Senator for Hérault
- Incumbent
- Assumed office October 1, 2020
- Parliamentary group: Socialist group in the Senate

Regional Councillor of Occitania
- Incumbent
- Assumed office January 4, 2016
- Constituency: Hérault

Personal details
- Born: October 5, 1973 (age 52) Dakar, Senegal
- Party: PS

= Hussein Bourgi =

French politician

Hussein Bourgi (born October 5, 1973, in Dakar) is a French Politician and Senator for the Hérault department.

==Biography==
Bourgi was born in Dakar, Senegal, he is of Lebanese origin.

In 1992, Bourgi moved to Montpellier to study law. He later became president of the local National Union of Students of France – Independent and Democratic in 1993 and became a member of the Young Socialists

Bourgi became a member of the Montpellier Women's Rights Vigilance Committee and Montpellier Lesbian and Gay Pride in 1995 and 1997 respectively.

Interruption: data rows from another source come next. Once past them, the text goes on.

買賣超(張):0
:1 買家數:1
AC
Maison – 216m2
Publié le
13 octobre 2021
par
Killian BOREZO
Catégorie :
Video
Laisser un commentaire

In 1997, he co-founded the Collectif contre l'homophobie (Collective Against Homophobia) which he became president of two years later.

Since 2005, Bourgi has been vice-president of the Réseau d'aide aux victimes d'agression et de discrimination (Assault and Discrimination Support Network) who assist victims of violence and discrimination against LGBTQ people.

He was elected federal secretary of the Socialist Party in Hérault in 2012. And became a Regional Councillor of Occitania in the 2015 election.

In the 2020 French Senate election in Hérault, Bourgi was placed on the top of the list of the Socialist Party and was elected with 22% of the vote.

In November 2023, Bourgi presented a bill in the Senate that would allow for the rehabilitation and compensation of people convicted of homosexuality in France between 1942 and 1982.

Bourgi became the founding vice-president of the refounded L’Association des amis du Félibrige et de la langue d’oc au Sénat (Association of Friends of the Félibrige and the Langue d'Oc in the Senate).

==Personal life==
The LGBTQ magazine Têtu has presented him as an "openly gay activist."